§ **EXERCISE DESCRIPTION**
Each line from the one with "nationwide wireless coverage on phone. I" through the last line of the records must be output exactly, both ends included.
[DATA RECORDS — start]
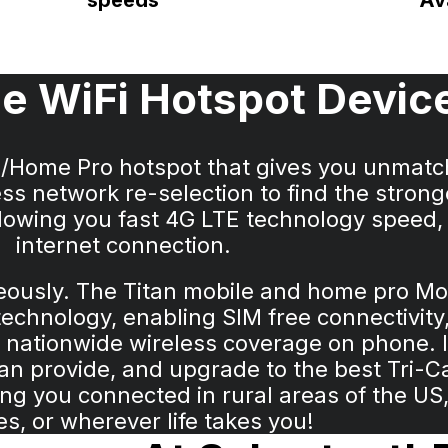
speeds
Ava
e WiFi Hotspot Devic
e/Home Pro hotspot that gives you unmat
ss network re-selection to find the strong
Allowing you fast 4G LTE technology speed,
internet connection.
neously. The Titan mobile and home pro 
chnology, enabling SIM free connectivity,
 nationwide wireless coverage on phone. I
can provide, and upgrade to the best Tri-C
g you connected in rural areas of the US, 
es, or wherever life takes you!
[DATA RECORDS — finish]
§ **ANSWER AREA**
 nationwide wireless coverage on phone. I
can provide, and upgrade to the best Tri-C
g you connected in rural areas of the US, 
es, or wherever life takes you!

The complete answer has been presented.